In this second installment of Paul's series on the major search engines, he gives us the dirt on the ever-popular Google.

Most people like Google because it's easy to use, it's fast, it has a huge database, and -- most important -- it works. Remember when Google hit the scene? It was 1998. Stanford computer science Ph.D. candidates Sergey Brin and Larry Page were working on a class project to identify meaningful patterns in Web link structure. They became fascinated with analyzing "backlinks" (pages linked back to a site) and realized these backlinks could help build a better mousetrap.

What's in a Name?

"Google" is a play on the word "googol," which was coined by Milton Sirotta, nephew of American mathematician Edward Kasner, to refer to the number represented by one followed by 100 zeros. Google's use of the term reflects the company's mission to organize the immense amount of information available on the Web. When Brin and Page presented their idea to the first angel investor, this investor wrote the check to "Google Inc." After thinking about it for weeks, they figured they'd better open an account in the name of Google Inc. to be able to cash the check. So the legend goes...

The PageRank Phenom

It's been said that Google changed the face of Internet search with an algorithm known as PageRank. The PageRank algorithm was definitely a technological breakthrough, as most major search engines now use link popularity as part of their relevancy algorithm. So how does it work?

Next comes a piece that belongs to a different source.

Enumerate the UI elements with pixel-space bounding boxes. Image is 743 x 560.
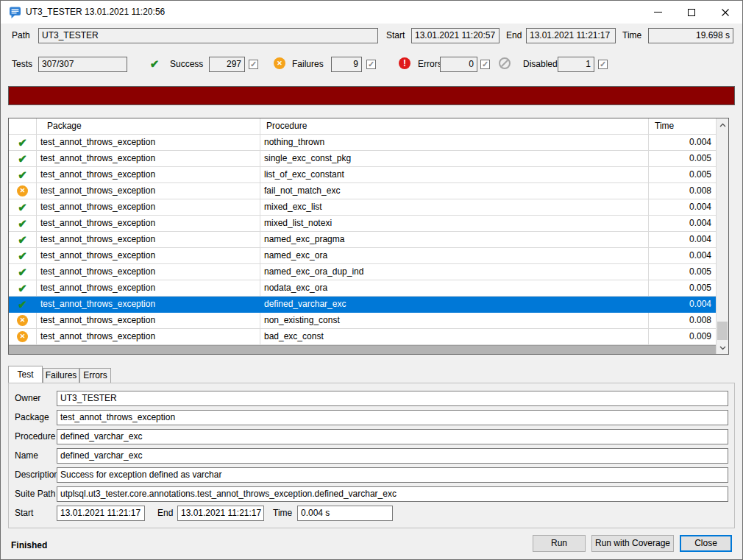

"Google's PageRank search technology works by first identifying the link structure of the entire Web, then ranking individual pages based on the number and importance of pages linked to them," said Google software engineer Matt Cutts. My perception when talking to Cutts was that importance (the popularity and relevance of the backlink) counts more than the number of backlinks.

Is There a Weak Spot?

If any, it is that Google works better on searches for specific information (such as "rainfall in Hong Kong") than for general information (such as "Bible"), because search results aren't categorized, making the results a bit unwieldy for broad search terms. The Google directory helps, as the directory results appear above all search results.

Newer search tools, such as AllTheWeb, Teoma, and WiseNut, classify their results by category. For instance, Teoma divides search results for "Bible" into the following folders: Bible Study; King James Version; Holy Bible; Virginia Textbook; Bible Prophecy; Versions, Search; Biblical Resource; and First Letter. Most searchers, as a rule, don't narrow down their queries properly because they're not used to conducting research.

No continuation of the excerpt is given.